Tidak ada yang aneh dengan gagasan di atas karena sejatinya itulah keinginan Bapak Bangsa tatkala merumuskan pasal 33 UUD 1945 bahwa “perekonomian disusun sebagai usaha bersama atas asas kekeluargaan”. “Asas kekeluargaan itu ialah koperasi,” tulis Bung Hatta pada tahun 1951 di bawah tajuk “Membangun Koperasi dan Koperasi Membangun”. Dalam tulisannya itu Hatta dengan tegas menyatakan bahwa tugas koperasi adalah mengatasi masalah poverty penalty. “Ada tujuh tugas koperasi,” kata Hatta. “Tugas koperasi yang ketiga,” kata Hatta, “ialah memperbaiki distribusi...dengan begitu koperasi lebih mudah memenuhi kebutuhan bersama.” “Tugas keempat ialah memperbaiki harga agar menguntungkan masyarakat ...(dan mencegah) penjualan barang semata-mata di tangan orang dagang.”
Mengingat Hatta dan koperasi yang dicintainya, terus terang saya merasa miris. Betapa jauhnya kita dari cita-cita itu. Betapa tertinggalnya institusi koperasi kita dalam membela hajat hidup orang miskin. Selama Orde Baru, bahkan sampai sekarang, institusi koperasi terus dirundung krisis integritas. Pameo “ketua untung duluan, anggota ngemplang belakangan” menjadi petunjuk betapa koperasi telah membusuk sampai ke pusat syarafnya, yaitu pada hakekatnya yang oleh Hatta didefinisikan sebagai “persekutuan cita-cita”. Tidak ada lagi cita-cita bersama, koperasi telah tenggelam ke dalam perjuangan untuk kepentingan orang-seorang.
Sebab keterpurukan koperasi Indonesia boleh saja dinisbahkan kepada otoritarianisme Orde Baru karena telah melenyapkan kontrol anggota kepada pengurus. Namun demikian, kecenderungan saat ini yang memandang kemiskinan sebagai problem individual, oleh karena itu dapat dipecahkan oleh prinsip kemurah-hatian korporasi (dalam bentuk donasi maupun Corporate Social Responsibility) dan negara (BLT, bantuan sosial, kredit bersubsidi), justru memperburuk keadaan. Rakyat didorong antri menadahkan tangan untuk bantuan.
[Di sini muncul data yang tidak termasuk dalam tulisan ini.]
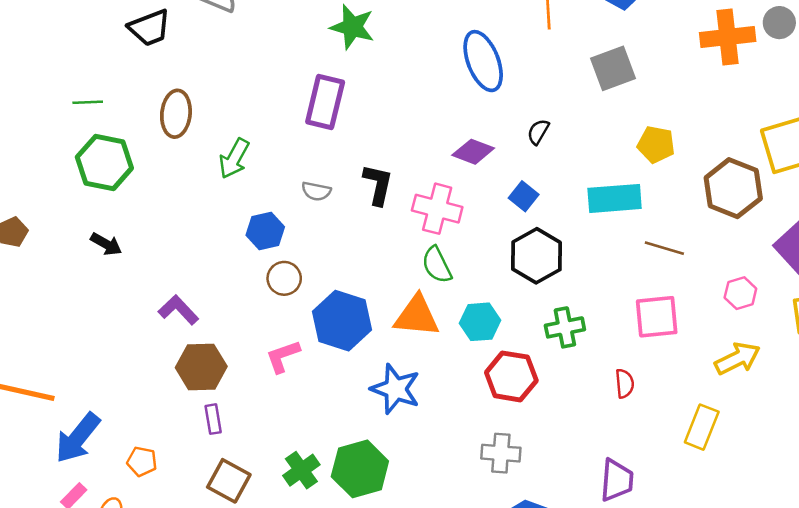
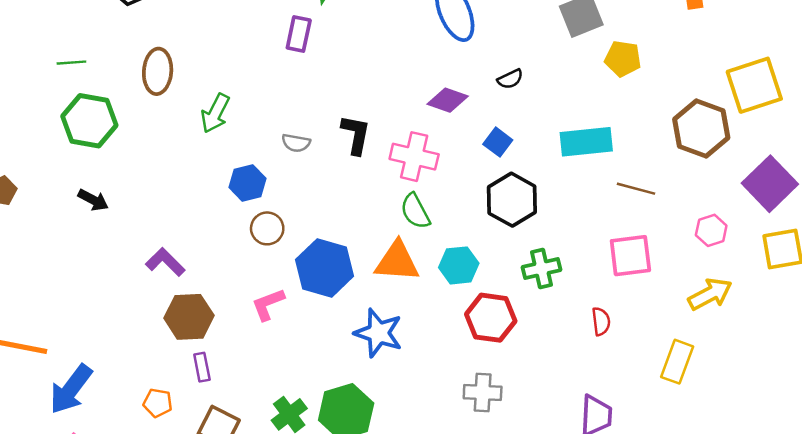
purple rectangle: (325, 102) -> (299, 34), moved, size x0.7
black semicircle: (538, 132) -> (510, 79), turned -145
yellow pentagon: (656, 145) -> (623, 59), moved
orange pentagon: (142, 461) -> (158, 403), moved

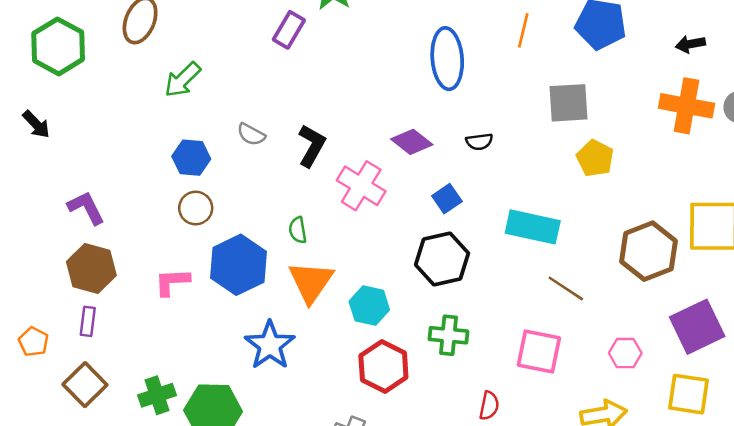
green semicircle: (415, 211) -> (298, 230), moved, size x0.7
orange triangle: (397, 261) -> (311, 282), turned 42

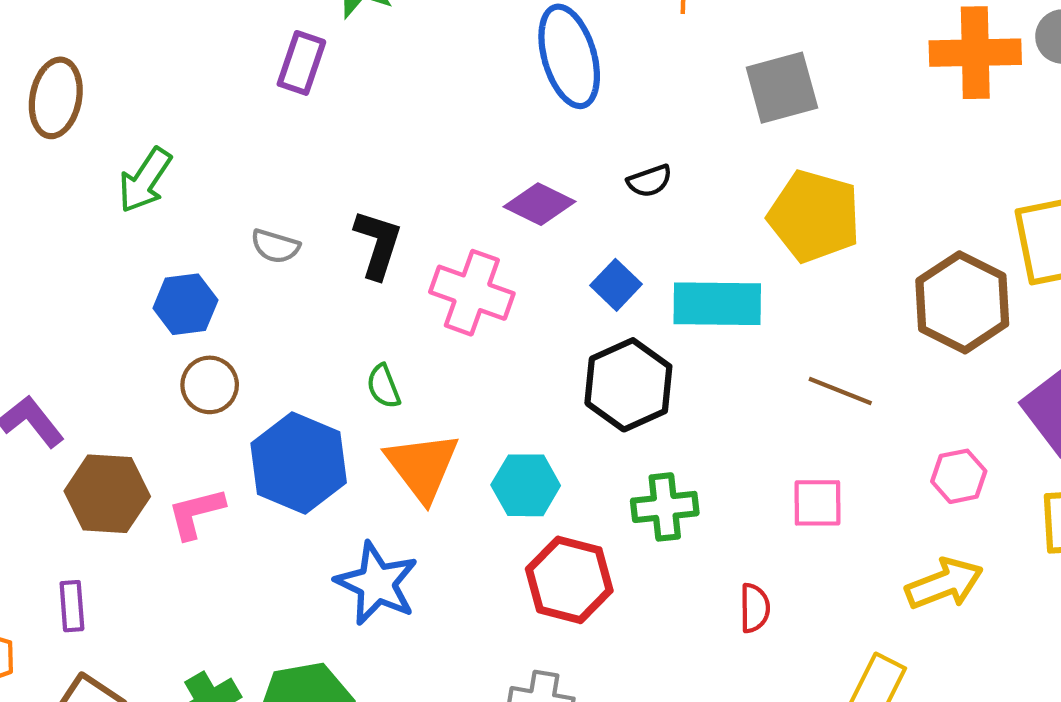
yellow pentagon: (595, 158) -> (814, 216), moved, size x1.5
cyan rectangle: (533, 227) -> (717, 304), moved
brown hexagon: (91, 268) -> (107, 494), moved
pink square: (539, 351) -> (817, 503), size x0.7

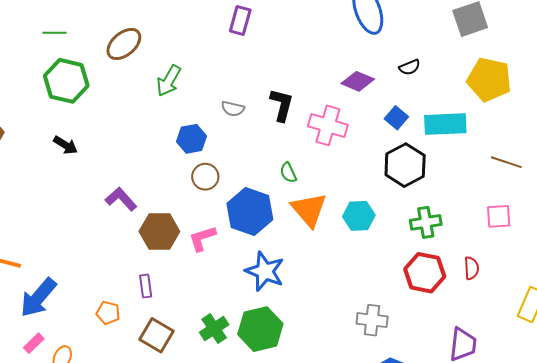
brown ellipse: (56, 98) -> (124, 44), turned 42
red hexagon: (569, 580) -> (425, 273), moved
blue star: (377, 583) -> (265, 271), moved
Sistem yang kita hidupi saat ini, menurut Hatta lagi, semakin menjauhkan kita dari semangat kekeluargaan. Sistem itu mendorong individualisme (dalam pengertian egoisme) sampai jauh. Sementara itu, kebanggaan-diri dan semangat berdikari (berdiri di atas kaki sendiri) justru merosot. Dalam kondisi seperti itu, berapapun pertumbuhan ekonomi dan peringkat daya saing kita, saya tidak akan heran bila kemiskinan justru makin bertambah.